[Goal of the exercise]:
Quote the data below in full, minus the images.

[Dataset content]:
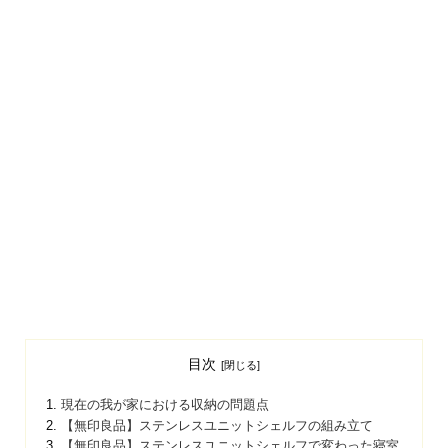
目次
現在の我が家における収納の問題点
【無印良品】ステンレスユニットシェルフの組み立て
【無印良品】ステンレスユニットシェルフで変わった寝室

[Written response]:
目次
現在の我が家における収納の問題点
【無印良品】ステンレスユニットシェルフの組み立て
【無印良品】ステンレスユニットシェルフで変わった寝室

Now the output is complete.